Le service Google Books Search (ex Google Print) pose de nombreuses questions irrésolues : viole-t-il les lois sur le copyright si l’utilisateur final ne peut accéder qu’à un extrait du livre lors de sa recherche ? Est-ce que cela crée une différence si le livre n’est plus édité, même s’il est toujours sous copyright ? Google doit-il requérir la permission des éditeurs plutôt que d’offrir une solution qui permet à l’éditeur de demander à posteriori à ce qu’un de ses ouvrages soit retiré des bases de données ? Les lois sur le copyright écrites pour du matériel imprimé demeurent-elles encore valides à l’ère numérique ?

Susan Wojcicki, responsable « produits » de Google, défend la position de sa société en rappelant que Google ne montre qu’un bref fragment de texte, là où le terme recherché apparaît, et y ajoute des références bibliographiques ainsi que plusieurs liens vers des vendeurs de livres en ligne et des bibliothèques. Selon elle, Google respecte le copyright.

Pour Patricia Schroeder, présidente de l’Association des éditeurs américains, qui poursuit Google en justice, un « fragment » n’est pas un terme légal et peut s’interpréter autant comme une citation que comme un chapitre complet. L’argument de Google selon lequel les éditeurs peuvent botter en touche n’est pas recevable, ajoute-t-elle. « La loi ne dit pas qu’un auteur ou un éditeur peut choisir. Elle dit que vous devez obtenir une permission avant de faire une copie. Si la politique de l’opt-out devenait la norme, la charge serait sur les éditeurs qui devraient surveiller les usages pour protéger leurs copyright, un fardeau qui deviendrait rapidement ingérable.

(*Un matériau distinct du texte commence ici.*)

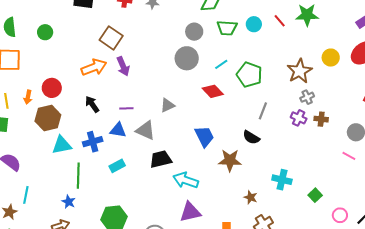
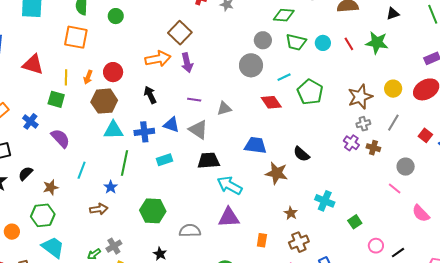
purple line: (126, 108) -> (194, 100), moved
gray line: (263, 111) -> (393, 123), moved
blue trapezoid: (204, 136) -> (255, 145), turned -65
cyan line: (26, 195) -> (82, 170), moved

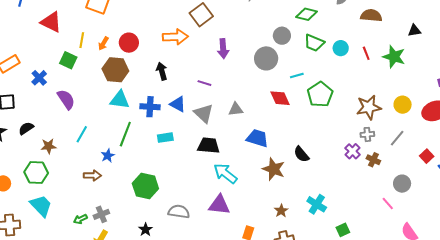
purple arrow: (187, 63) -> (223, 49), moved
gray triangle: (224, 108) -> (236, 109), moved

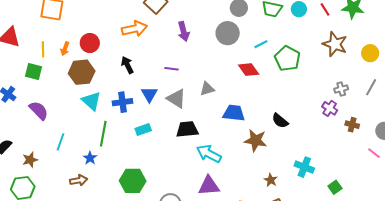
cyan triangle: (120, 100) -> (91, 101), turned 45
blue triangle: (178, 104) -> (149, 94), turned 42
brown star: (369, 107) -> (335, 44), moved, turned -30
brown cross: (373, 160) -> (352, 125), moved

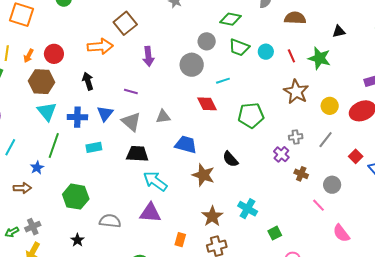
green pentagon: (287, 58) -> (251, 115), moved, turned 30
brown star: (271, 180) -> (212, 216), size x1.5

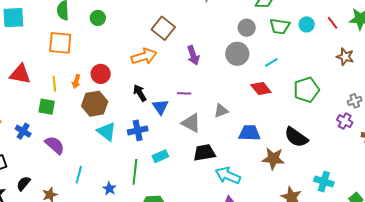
brown star: (296, 92) -> (345, 57), size x0.7
blue triangle: (105, 114) -> (160, 107), moved
green line: (54, 146) -> (135, 172), moved
black semicircle: (230, 159) -> (296, 137), size x1.4

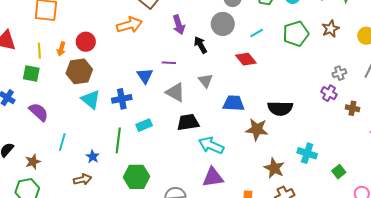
brown star: (345, 57) -> (331, 29), turned 30
green pentagon: (306, 90) -> (296, 34), moved
black arrow: (140, 93) -> (200, 45), moved
gray triangle: (221, 111) -> (206, 81), turned -49
black semicircle: (296, 137) -> (280, 108), turned -35

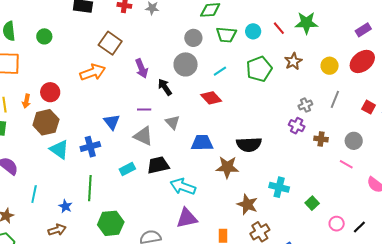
purple line: (169, 63) -> (144, 110), moved
cyan rectangle: (144, 125) -> (127, 169), moved

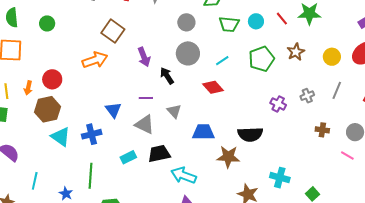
gray circle: (193, 38) -> (186, 22), moved
purple cross: (297, 126) -> (278, 104), moved

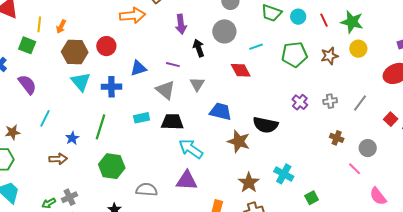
yellow circle: (332, 57) -> (358, 49), moved
red circle: (52, 79) -> (106, 46), moved
blue triangle: (113, 110) -> (138, 68), turned 36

Alors qu’il a annoncé depuis peu un programme assez proche du Google Book Search avec « Pages » (qui permet d’acheter en ligne des extraits d’un livre) et « Upgrade » (qui permet au client ayant commandé un livre physique d’avoir accès en permanence et en intégralité à sa version numérisée), Amazon n’a pas subi les mêmes foudres de la part des auteurs et des éditeurs. L’approche d’Amazon est plus conforme avec les notions traditionnelles de la propriété intellectuelle, avoue Dan Hunter, professeur d’éthique des affaires à Wharton. « Dans l’esprit de Google, ce qu’ils font est positif pour la société comme pour eux, et ils sont donc prêts à prendre des risques même s’ils soulèvent l’ire des auteurs. Amazon entretient une relation beaucoup plus proche avec les éditeurs, et par conséquent sa position suscite bien moins d’objections. »

En attendant, cette affaire pourrait bien aller jusqu’à la Cour Suprême, ce qui signifie qu’il faudra au moins deux ans avant de connaître la réponse, remarque le professeur Kevin Werbach.